(Dataset excerpts)
******************************

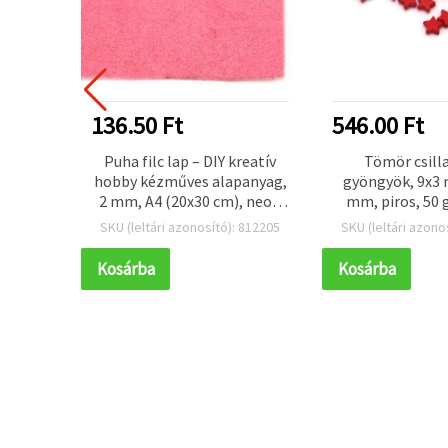
136.50 Ft
546.00 Ft
ordó
Puha filc lap – DIY kreatív
Tömör csill
alakú
hobby kézműves alapanyag,
gyöngyök, 9x3 
x4x5 cm
2 mm, A4 (20x30 cm), neon
mm, piros, 50 
rózsaszín, 1 db
 302900
SKU (leltári azonosító): 812205
SKU (leltári azono
Kosárba
Kosárba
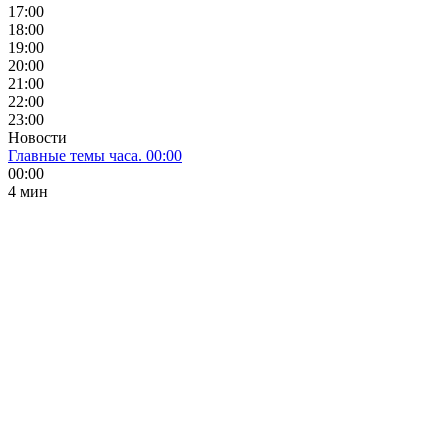
17:00
18:00
19:00
20:00
21:00
22:00
23:00
Новости
Главные темы часа. 00:00
00:00
4 мин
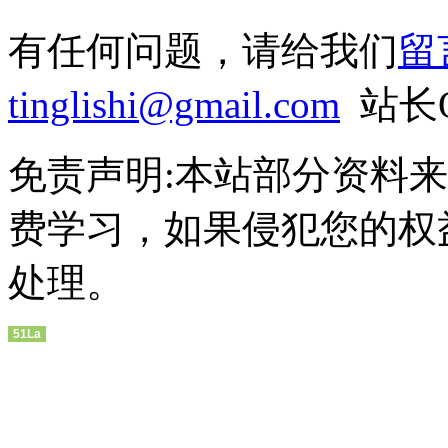
有任何问题，请给我们
留
tinglishi@gmail.com
站长QQ
免责声明:本站部分资料
费学习，如果侵犯您的权
处理。
51La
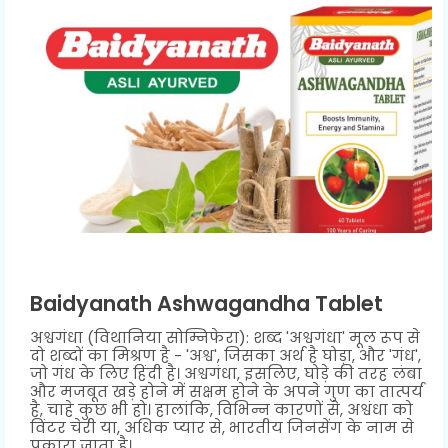
Baidyanath Ashwagandha Tablet
अश्वगंधा (विथानिया सोम्निफेरा): शब्द 'अश्वगंधा' मूल रूप से
दो शब्दों का मिश्रण है - 'अश्व', जिसका अर्थ है घोड़ा, और 'गंध',
जो गंध के लिए हिंदी है। अश्वगंधा, इसलिए, घोड़े की तरह लंबा
और मजबूत खड़े होने में सक्षम होने के अपने गुण का तात्पर्य
है, चाहे कुछ भी हो। हालांकि, विभिन्न कारणों से, अश्वंधा को
विंटर चेरी या, अधिक प्यार से, भारतीय जिनसेंग के नाम से
पुकारा जाता है।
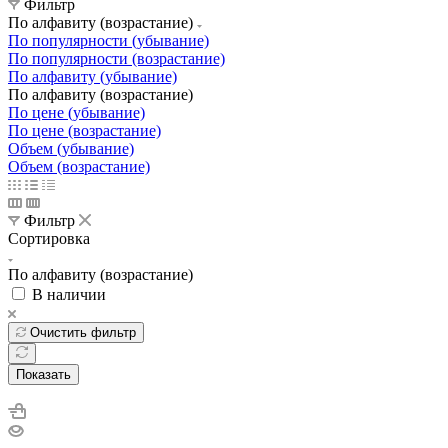
Фильтр
По алфавиту (возрастание)
По популярности (убывание)
По популярности (возрастание)
По алфавиту (убывание)
По алфавиту (возрастание)
По цене (убывание)
По цене (возрастание)
Объем (убывание)
Объем (возрастание)
Фильтр
Сортировка
По алфавиту (возрастание)
В наличии
Очистить фильтр
Показать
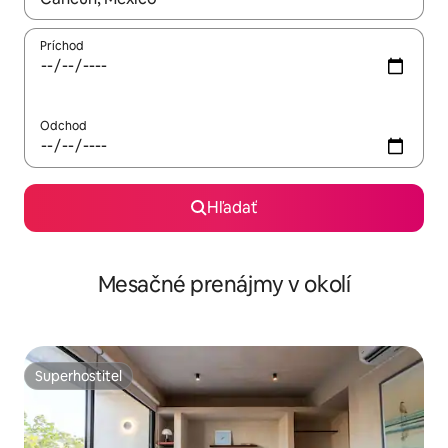
Príchod
Odchod
Hľadať
Mesačné prenájmy v okolí
Superhostiteľ
Superhostiteľ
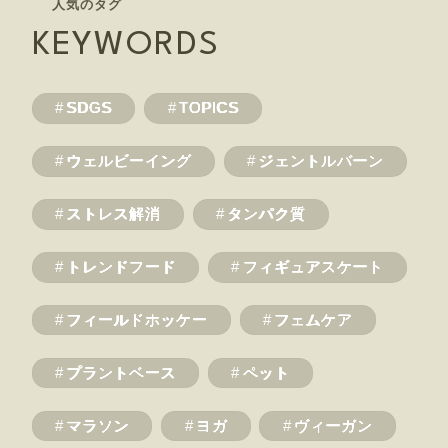
KEYWORDS
SDGS
TOPICS
ウェルビーイング
ジェントルバーン
ストレス解消
タンパク質
トレンドフード
フィギュアスケート
フィールドホッケー
フェムケア
プラントベース
ペット
マラソン
ヨガ
ヴィーガン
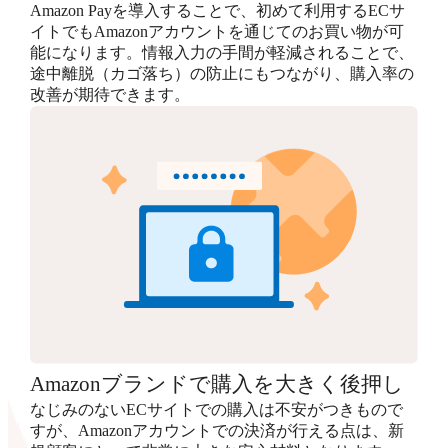
Amazon Payを導入することで、初めて利用するECサ
イトでもAmazonアカウントを通じてのお買い物が可
能になります。情報入力の手間が軽減されることで、
途中離脱（カゴ落ち）の防止にもつながり、購入率の
改善が期待できます。
Amazonブランドで購入を大きく後押し
なじみのないECサイトでの購入は不安がつきもので
すが、Amazonアカウントでの決済が行える点は、新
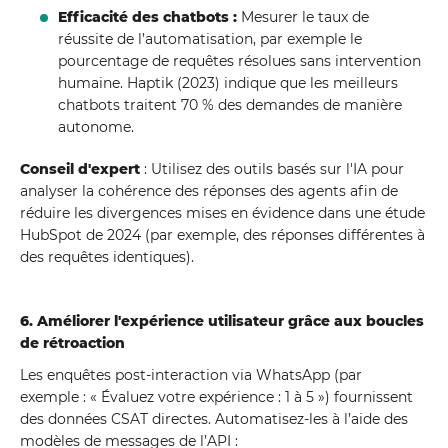
Efficacité des chatbots :
Mesurer le taux de
réussite de l’automatisation, par exemple le
pourcentage de requêtes résolues sans intervention
humaine. Haptik (2023) indique que les meilleurs
chatbots traitent 70 % des demandes de manière
autonome.
Conseil d'expert
: Utilisez des outils basés sur l'IA pour
analyser la cohérence des réponses des agents afin de
réduire les divergences mises en évidence dans une étude
HubSpot de 2024 (par exemple, des réponses différentes à
des requêtes identiques).
6. Améliorer l'expérience utilisateur grâce aux boucles
de rétroaction
Les enquêtes post-interaction via WhatsApp (par
exemple : « Évaluez votre expérience : 1 à 5 ») fournissent
des données CSAT directes. Automatisez-les à l’aide des
modèles de messages de l’API :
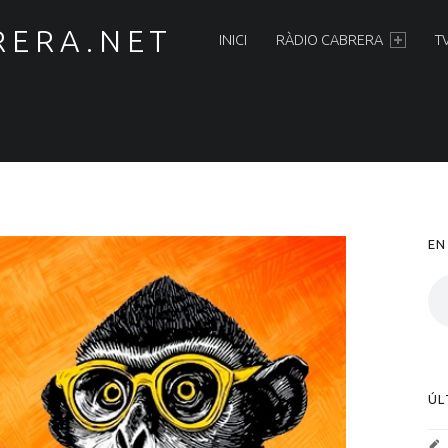
PRIMARY MENU
RERA.NET
INICI
RÀDIO CABRERA
T
S
EN
ÚL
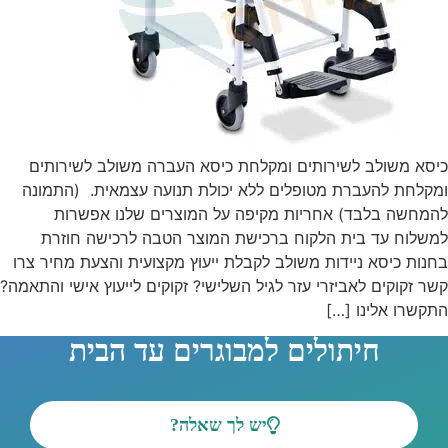
כיסא משולב לשירותים ומקלחת כיסא העברה משולב לשירותים
ומקלחת להעברת מטופלים ללא יכולת תנועה עצמאית. (התמונה
להמחשה בלבד) אחריות מקיפה על המוצרים שלנו אפשרות
למשלוח עד בית הלקוח ברכישת המוצר הטבה לרכישה חוזרת
בחנות כיסא ניידות משולב לקבלת ייעוץ מקצועית והצעת מחיר צרו
קשר זקוקים לאביזרי עזר לגיל השלישי? זקוקים לייעוץ אישי והתאמה?
התקשרו אלינו […]
חיתולים למבוגרים עד הבית
יש לך שאלה?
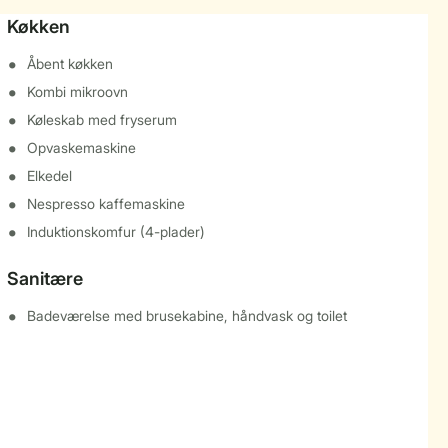
Køkken
Åbent køkken
Kombi mikroovn
Køleskab med fryserum
Opvaskemaskine
Elkedel
Nespresso kaffemaskine
Induktionskomfur (4-plader)
Sanitære
Badeværelse med brusekabine, håndvask og toilet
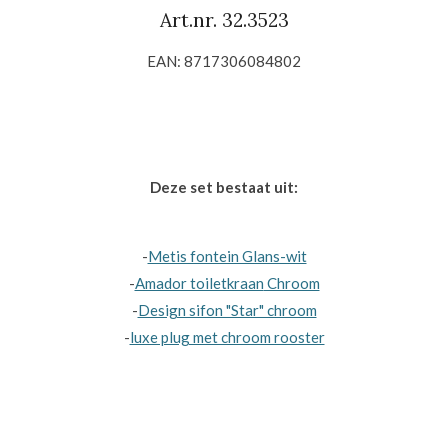
Art.nr. 32.3523
EAN: 8717306084802
Deze set bestaat uit:
-
Metis fontein Glans-wit
-
Amador toiletkraan
Chroom
-
Design sifon "Star" chroom
-
luxe plug met chroom rooster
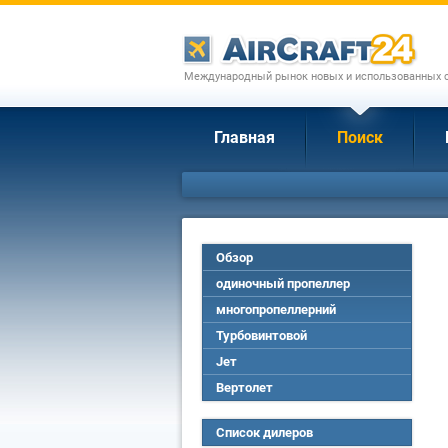
Международный рынок новых и использованных с
Главная
Поиск
Обзор
одиночный пропеллер
многопропеллерний
Турбовинтовой
Jет
Вертолет
Список дилеров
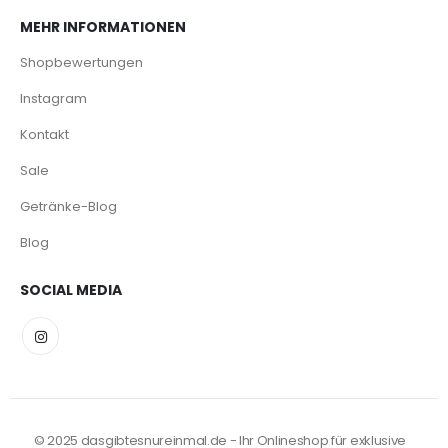
MEHR INFORMATIONEN
Shopbewertungen
Instagram
Kontakt
Sale
Getränke-Blog
Blog
SOCIAL MEDIA
© 2025 dasgibtesnureinmal.de - Ihr Onlineshop für exklusive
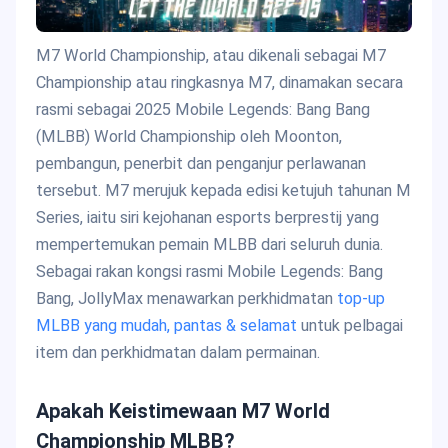
M7 World Championship, atau dikenali sebagai M7
Championship atau ringkasnya M7, dinamakan secara
rasmi sebagai 2025 Mobile Legends: Bang Bang
(MLBB) World Championship oleh Moonton,
pembangun, penerbit dan penganjur perlawanan
tersebut. M7 merujuk kepada edisi ketujuh tahunan M
Series, iaitu siri kejohanan esports berprestij yang
mempertemukan pemain MLBB dari seluruh dunia.
Sebagai rakan kongsi rasmi Mobile Legends: Bang
Bang, JollyMax menawarkan perkhidmatan
top-up
MLBB yang mudah, pantas & selamat
untuk pelbagai
item dan perkhidmatan dalam permainan.
Apakah Keistimewaan M7 World
Championship MLBB?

******************************

The lines to restate word for word run from the line that contains "כיסא משולב לשירותים" through the end of the entries above, both ends included. Leave out all pictures and write nothing else.

כיסא משולב לשירותים ומקלחת כיסא העברה משולב לשירותים
ומקלחת להעברת מטופלים ללא יכולת תנועה עצמאית. (התמונה
להמחשה בלבד) אחריות מקיפה על המוצרים שלנו אפשרות
למשלוח עד בית הלקוח ברכישת המוצר הטבה לרכישה חוזרת
בחנות כיסא ניידות משולב לקבלת ייעוץ מקצועית והצעת מחיר צרו
קשר זקוקים לאביזרי עזר לגיל השלישי? זקוקים לייעוץ אישי והתאמה?
התקשרו אלינו […]
חיתולים למבוגרים עד הבית
יש לך שאלה?
Køkken
Åbent køkken
Kombi mikroovn
Køleskab med fryserum
Opvaskemaskine
Elkedel
Nespresso kaffemaskine
Induktionskomfur (4-plader)
Sanitære
Badeværelse med brusekabine, håndvask og toilet
Art.nr. 32.3523
EAN: 8717306084802
Deze set bestaat uit:
-
Metis fontein Glans-wit
-
Amador toiletkraan
Chroom
-
Design sifon "Star" chroom
-
luxe plug met chroom rooster
Международный рынок новых и использованных с
Главная
Поиск
Обзор
одиночный пропеллер
многопропеллерний
Турбовинтовой
Jет
Вертолет
Список дилеров
MEHR INFORMATIONEN
Shopbewertungen
Instagram
Kontakt
Sale
Getränke-Blog
Blog
SOCIAL MEDIA
© 2025 dasgibtesnureinmal.de - Ihr Onlineshop für exklusive
M7 World Championship, atau dikenali sebagai M7
Championship atau ringkasnya M7, dinamakan secara
rasmi sebagai 2025 Mobile Legends: Bang Bang
(MLBB) World Championship oleh Moonton,
pembangun, penerbit dan penganjur perlawanan
tersebut. M7 merujuk kepada edisi ketujuh tahunan M
Series, iaitu siri kejohanan esports berprestij yang
mempertemukan pemain MLBB dari seluruh dunia.
Sebagai rakan kongsi rasmi Mobile Legends: Bang
Bang, JollyMax menawarkan perkhidmatan
top-up
MLBB yang mudah, pantas & selamat
untuk pelbagai
item dan perkhidmatan dalam permainan.
Apakah Keistimewaan M7 World
Championship MLBB?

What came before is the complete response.